'''

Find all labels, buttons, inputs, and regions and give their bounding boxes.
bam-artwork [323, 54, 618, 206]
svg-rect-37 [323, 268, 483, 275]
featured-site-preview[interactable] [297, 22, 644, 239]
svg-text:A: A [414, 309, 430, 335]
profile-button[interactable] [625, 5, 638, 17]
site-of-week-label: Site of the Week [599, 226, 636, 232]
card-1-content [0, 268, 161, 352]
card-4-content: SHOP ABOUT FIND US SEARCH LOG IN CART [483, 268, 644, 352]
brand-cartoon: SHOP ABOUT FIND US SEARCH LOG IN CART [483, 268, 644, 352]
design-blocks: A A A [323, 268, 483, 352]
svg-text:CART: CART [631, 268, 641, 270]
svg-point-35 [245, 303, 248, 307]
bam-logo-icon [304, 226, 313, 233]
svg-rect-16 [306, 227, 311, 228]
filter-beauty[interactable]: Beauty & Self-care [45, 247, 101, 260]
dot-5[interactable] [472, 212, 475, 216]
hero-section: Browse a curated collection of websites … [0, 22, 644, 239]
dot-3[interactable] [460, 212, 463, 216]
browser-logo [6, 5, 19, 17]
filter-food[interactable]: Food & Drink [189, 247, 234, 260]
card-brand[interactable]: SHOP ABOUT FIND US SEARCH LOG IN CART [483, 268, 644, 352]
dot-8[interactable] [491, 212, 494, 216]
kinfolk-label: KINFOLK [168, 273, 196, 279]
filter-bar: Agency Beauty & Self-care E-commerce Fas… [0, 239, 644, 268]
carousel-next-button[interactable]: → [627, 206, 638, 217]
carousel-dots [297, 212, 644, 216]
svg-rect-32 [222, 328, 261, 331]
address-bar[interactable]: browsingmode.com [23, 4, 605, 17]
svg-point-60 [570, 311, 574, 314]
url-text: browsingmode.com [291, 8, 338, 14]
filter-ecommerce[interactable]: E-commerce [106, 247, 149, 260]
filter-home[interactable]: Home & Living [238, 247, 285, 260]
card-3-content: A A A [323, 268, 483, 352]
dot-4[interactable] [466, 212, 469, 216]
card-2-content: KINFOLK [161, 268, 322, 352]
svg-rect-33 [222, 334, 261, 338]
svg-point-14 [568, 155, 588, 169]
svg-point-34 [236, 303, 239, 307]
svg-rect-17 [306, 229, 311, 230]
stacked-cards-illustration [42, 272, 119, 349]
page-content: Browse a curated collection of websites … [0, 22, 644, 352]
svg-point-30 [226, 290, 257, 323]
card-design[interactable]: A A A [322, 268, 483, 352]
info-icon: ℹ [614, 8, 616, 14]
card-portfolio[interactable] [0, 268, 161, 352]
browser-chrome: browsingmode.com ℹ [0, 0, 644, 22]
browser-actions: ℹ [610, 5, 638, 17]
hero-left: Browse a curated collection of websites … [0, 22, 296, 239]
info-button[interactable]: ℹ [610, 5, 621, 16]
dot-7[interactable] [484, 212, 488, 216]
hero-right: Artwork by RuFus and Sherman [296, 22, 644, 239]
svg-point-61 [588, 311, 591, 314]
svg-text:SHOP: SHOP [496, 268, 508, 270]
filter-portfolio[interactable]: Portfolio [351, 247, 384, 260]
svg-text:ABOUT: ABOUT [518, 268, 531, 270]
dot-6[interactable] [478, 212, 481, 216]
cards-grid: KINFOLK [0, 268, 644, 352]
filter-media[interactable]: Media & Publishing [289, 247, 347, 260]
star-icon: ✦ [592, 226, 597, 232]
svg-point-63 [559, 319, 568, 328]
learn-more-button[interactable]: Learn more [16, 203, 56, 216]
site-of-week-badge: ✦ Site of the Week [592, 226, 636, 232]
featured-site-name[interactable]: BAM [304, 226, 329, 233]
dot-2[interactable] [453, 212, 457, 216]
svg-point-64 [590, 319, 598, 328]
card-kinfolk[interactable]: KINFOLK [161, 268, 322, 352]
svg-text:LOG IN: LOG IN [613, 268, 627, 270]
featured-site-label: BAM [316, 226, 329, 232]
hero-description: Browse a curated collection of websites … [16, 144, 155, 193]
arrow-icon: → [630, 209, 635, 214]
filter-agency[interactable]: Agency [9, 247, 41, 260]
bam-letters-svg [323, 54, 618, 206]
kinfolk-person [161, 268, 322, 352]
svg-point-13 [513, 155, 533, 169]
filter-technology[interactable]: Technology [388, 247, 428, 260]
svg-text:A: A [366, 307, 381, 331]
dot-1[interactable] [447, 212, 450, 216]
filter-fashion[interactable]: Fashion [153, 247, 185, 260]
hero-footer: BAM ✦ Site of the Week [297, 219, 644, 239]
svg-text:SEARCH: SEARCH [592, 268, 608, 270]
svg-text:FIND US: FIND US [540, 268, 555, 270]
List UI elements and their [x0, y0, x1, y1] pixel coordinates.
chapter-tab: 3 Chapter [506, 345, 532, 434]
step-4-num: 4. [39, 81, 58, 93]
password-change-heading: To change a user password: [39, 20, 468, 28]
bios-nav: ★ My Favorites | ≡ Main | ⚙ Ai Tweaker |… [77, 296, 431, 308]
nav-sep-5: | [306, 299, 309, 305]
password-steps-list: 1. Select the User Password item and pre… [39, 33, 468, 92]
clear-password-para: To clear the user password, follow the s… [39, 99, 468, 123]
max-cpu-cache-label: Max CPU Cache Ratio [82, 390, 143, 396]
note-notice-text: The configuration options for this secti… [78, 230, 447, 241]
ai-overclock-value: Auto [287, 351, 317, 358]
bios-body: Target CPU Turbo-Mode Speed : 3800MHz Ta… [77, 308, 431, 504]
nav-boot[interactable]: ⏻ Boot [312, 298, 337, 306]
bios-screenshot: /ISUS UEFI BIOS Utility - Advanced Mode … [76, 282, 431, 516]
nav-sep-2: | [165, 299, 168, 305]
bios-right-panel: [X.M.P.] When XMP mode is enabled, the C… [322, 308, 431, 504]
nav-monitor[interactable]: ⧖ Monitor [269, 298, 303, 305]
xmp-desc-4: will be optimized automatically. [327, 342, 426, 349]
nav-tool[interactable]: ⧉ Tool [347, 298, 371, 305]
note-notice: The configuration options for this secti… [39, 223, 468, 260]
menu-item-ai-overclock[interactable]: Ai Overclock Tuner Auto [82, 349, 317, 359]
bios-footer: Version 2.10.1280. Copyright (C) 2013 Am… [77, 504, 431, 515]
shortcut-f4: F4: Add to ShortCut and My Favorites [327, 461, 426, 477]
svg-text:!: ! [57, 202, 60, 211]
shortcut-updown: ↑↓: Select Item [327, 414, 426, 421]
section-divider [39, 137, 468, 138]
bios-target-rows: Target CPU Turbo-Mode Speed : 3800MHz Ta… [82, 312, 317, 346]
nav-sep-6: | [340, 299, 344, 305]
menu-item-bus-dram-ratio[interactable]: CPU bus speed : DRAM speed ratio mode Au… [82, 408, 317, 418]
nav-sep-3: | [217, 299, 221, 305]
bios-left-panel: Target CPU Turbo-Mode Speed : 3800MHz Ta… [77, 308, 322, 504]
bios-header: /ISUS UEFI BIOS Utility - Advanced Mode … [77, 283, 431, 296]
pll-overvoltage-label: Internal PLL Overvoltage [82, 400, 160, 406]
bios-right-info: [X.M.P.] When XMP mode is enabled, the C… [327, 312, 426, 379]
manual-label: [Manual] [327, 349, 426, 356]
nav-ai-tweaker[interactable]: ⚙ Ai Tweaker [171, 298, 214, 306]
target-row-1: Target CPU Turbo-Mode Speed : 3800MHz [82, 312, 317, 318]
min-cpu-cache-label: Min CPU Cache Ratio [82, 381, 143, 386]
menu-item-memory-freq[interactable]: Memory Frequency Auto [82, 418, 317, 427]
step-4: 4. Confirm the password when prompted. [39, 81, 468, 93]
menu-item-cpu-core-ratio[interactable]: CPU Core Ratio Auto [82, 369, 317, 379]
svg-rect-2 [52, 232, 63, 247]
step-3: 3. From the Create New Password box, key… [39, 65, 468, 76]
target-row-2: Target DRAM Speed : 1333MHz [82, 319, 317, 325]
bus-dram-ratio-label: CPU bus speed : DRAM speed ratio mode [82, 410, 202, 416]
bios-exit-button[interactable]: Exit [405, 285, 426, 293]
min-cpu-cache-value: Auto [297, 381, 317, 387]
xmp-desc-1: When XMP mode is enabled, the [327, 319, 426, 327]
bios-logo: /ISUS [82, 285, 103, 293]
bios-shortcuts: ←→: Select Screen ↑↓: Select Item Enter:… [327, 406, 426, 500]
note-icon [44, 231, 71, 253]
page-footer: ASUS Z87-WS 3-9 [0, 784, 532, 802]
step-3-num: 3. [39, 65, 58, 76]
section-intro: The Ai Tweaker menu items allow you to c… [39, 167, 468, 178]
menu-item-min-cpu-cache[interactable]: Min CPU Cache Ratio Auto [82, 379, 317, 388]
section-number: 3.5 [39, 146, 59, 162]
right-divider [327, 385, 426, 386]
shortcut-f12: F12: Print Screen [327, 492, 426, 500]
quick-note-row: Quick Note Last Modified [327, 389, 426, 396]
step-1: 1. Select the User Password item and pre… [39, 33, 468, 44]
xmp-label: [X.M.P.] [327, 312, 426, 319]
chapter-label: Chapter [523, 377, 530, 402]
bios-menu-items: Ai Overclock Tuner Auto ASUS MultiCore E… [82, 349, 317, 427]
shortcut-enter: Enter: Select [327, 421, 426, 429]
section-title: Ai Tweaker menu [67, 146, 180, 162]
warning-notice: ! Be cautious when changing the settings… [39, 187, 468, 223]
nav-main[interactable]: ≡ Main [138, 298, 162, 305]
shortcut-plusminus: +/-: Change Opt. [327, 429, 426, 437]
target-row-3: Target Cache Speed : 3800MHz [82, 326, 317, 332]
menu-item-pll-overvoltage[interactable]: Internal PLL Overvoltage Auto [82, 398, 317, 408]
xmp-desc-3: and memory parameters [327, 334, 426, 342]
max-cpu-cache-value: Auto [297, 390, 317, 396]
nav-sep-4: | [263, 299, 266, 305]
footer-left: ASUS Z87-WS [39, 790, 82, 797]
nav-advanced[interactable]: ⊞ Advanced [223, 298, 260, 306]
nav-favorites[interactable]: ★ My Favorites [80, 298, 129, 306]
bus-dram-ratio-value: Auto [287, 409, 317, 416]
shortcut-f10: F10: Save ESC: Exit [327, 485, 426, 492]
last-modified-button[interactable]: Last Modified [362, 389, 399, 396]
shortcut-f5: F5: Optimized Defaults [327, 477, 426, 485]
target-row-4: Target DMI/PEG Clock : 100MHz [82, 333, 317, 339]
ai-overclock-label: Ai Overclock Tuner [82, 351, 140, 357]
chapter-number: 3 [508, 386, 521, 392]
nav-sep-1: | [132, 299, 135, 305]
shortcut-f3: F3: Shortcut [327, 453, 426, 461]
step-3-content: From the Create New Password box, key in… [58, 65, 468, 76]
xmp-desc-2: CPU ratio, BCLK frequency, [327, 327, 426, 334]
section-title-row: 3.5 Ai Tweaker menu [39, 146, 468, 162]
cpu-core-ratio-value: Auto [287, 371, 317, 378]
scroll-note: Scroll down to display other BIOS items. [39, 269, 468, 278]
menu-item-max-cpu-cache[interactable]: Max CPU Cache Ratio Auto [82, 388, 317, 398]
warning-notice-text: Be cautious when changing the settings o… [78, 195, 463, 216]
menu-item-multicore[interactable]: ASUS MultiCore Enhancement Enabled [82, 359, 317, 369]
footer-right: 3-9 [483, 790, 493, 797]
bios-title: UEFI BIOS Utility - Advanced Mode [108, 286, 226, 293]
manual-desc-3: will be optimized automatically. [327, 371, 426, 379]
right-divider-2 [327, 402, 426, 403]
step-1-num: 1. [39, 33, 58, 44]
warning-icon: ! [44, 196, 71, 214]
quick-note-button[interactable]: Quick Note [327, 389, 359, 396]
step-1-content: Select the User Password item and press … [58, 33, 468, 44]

'''

- DIRECTIONS
Whenever a line in the entries holds the word "Favorites", copy that line.

- WRITTEN SOLUTION
bios-nav: ★ My Favorites | ≡ Main | ⚙ Ai Tweaker |… [77, 296, 431, 308]
shortcut-f4: F4: Add to ShortCut and My Favorites [327, 461, 426, 477]
nav-favorites[interactable]: ★ My Favorites [80, 298, 129, 306]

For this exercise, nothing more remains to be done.